When Alysia Montaño crossed the finish line at the 2014 USA Track and Field Championships with a flower tucked behind her ear and a baby bump that was impossible to miss, she wasn’t just racing. She was making a statement. The decorated 800 meter runner, who has won seven USA outdoor championships and broken the American record twice, was eight months pregnant with her daughter and competing anyway.
Three years later, she did it again, running at five months pregnant with her son. The reaction from the public was, to put it mildly, mixed. But for Montaño, stepping onto the track was simply a continuation of normal life. She had maintained her training throughout both pregnancies, leaning into core strength and conditioning at a time when much of the conventional wisdom around exercise during pregnancy was still clouded by outdated thinking. She knew her body. She trusted it.
When a sponsor threatened to pause her contract
What Montaño did not expect was how her professional relationships would shift the moment motherhood entered the picture. Before the birth of her first child, a sponsor made clear that her contract would be paused if she became pregnant. No formal protections. No accommodations. Just a quiet warning that carried a very clear message: choose the sport or choose the family.
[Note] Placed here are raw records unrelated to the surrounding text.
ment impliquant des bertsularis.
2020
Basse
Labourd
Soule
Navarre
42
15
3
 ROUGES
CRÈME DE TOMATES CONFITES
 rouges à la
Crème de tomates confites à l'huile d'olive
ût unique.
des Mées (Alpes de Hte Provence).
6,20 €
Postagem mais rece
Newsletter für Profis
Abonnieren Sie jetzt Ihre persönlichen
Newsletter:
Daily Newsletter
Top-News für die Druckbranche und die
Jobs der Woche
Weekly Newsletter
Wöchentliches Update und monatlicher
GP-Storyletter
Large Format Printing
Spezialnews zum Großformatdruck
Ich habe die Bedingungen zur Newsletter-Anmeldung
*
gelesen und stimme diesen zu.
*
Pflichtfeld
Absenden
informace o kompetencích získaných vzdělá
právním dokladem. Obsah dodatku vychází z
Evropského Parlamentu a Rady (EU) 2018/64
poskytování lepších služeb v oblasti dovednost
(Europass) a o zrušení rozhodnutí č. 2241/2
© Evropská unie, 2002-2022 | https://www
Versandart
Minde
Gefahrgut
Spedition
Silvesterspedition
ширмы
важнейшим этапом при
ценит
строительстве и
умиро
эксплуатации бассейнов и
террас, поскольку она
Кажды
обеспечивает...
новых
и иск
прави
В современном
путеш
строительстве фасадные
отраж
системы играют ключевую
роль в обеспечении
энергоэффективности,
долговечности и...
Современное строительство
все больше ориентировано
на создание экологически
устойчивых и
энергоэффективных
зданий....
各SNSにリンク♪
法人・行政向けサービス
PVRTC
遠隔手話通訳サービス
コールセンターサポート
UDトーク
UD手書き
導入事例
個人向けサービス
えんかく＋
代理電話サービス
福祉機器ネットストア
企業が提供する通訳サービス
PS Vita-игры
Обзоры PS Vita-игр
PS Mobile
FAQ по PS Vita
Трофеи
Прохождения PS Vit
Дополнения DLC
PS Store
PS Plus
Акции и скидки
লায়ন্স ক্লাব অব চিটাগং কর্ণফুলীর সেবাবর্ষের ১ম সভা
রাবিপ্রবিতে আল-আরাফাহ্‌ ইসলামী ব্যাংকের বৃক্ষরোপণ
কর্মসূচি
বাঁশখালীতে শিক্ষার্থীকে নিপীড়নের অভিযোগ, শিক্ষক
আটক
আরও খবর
It was a moment that would reshape how Montaño saw her role not just as an athlete but as an advocate. She began speaking publicly about the lack of systemic support for pregnant athletes, and the conversation caught fire. Her story helped expose a widespread but rarely discussed reality in professional sports: that many women faced financial penalties at the exact moment they needed stability most.
Building a movement beyond the finish line
Today, Montaño works with sponsors including Cadenshae, a maternity activewear brand, along with Altra Running and Nuun Hydration companies she credits with genuinely understanding what it means to support a pregnant or postpartum athlete. But her work has expanded well beyond sponsorship conversations.
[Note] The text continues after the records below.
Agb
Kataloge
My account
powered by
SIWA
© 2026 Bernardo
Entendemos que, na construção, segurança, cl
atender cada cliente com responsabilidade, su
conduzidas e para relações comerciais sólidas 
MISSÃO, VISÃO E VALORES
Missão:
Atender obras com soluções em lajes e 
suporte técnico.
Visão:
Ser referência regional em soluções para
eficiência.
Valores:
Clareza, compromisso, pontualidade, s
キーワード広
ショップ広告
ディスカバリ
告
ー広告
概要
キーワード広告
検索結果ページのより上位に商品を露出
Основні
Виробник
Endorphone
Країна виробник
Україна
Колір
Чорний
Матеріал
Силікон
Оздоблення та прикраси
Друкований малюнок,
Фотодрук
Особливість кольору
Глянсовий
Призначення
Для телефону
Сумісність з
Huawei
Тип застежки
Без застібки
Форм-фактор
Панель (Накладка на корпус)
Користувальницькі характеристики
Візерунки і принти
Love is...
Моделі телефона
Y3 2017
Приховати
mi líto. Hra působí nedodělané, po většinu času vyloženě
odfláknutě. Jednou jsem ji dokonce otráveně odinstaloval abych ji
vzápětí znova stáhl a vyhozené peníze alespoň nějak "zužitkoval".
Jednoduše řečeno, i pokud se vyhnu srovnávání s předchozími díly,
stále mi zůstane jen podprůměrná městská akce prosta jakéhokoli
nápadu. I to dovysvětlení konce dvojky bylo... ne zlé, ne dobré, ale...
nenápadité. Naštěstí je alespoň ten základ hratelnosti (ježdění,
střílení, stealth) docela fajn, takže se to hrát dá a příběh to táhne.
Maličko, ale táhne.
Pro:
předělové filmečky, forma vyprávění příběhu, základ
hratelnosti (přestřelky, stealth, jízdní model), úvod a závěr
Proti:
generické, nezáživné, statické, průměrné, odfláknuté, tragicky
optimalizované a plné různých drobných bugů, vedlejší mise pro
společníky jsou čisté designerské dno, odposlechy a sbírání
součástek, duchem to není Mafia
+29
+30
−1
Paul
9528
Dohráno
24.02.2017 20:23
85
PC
She co-founded &mother, a nonprofit that launched on Mother’s Day and is dedicated to advocating for women across all career spaces, not just athletics. The organization pushes for workplace policies that allow mothers to remain competitive professionally without being forced to sideline their identities or ambitions. Montaño has been clear that the problem is not unique to sports it is a structural issue that runs across industries and affects working mothers everywhere.
What she wants other women to know
Montaño speaks often about the pressure society places on women to treat motherhood and career as an either or proposition. In her view, that framing is not only limiting but wrong. She approaches both roles with the same focus and intention, and she believes that more women in leadership positions across sectors are key to driving the kind of policy change that makes balance more than a buzzword.
She points to the growing visibility of conversations around equal pay in women’s sports, and the broader cultural reckoning sparked by movements demanding accountability from powerful institutions, as signs that the ground is shifting. Social media, she has noted, has given athletes and working mothers a platform to hold companies accountable in ways that simply were not possible before.
For women who feel uncertain about navigating motherhood alongside a career, her message is consistent: take stock of what genuinely brings lasting meaning, and build from there. A career is important. So is family. Neither has to disappear.
What comes next for Montaño
Now a mother of three, Montaño is channeling her energy into several fronts at once. She recently completed a fitness book focused on fun, sustainable workout challenges, and plans to write additional titles covering prenatal and postpartum fitness an area where she believes there is still a significant gap in accessible, practical guidance for women.
She also remains committed to expanding &mother, and sees the nonprofit’s work as ongoing and urgent. For Montaño, the flower she wears at every race has always symbolized both strength and femininity the idea that the two are not opposites. Her life, she says, is the argument.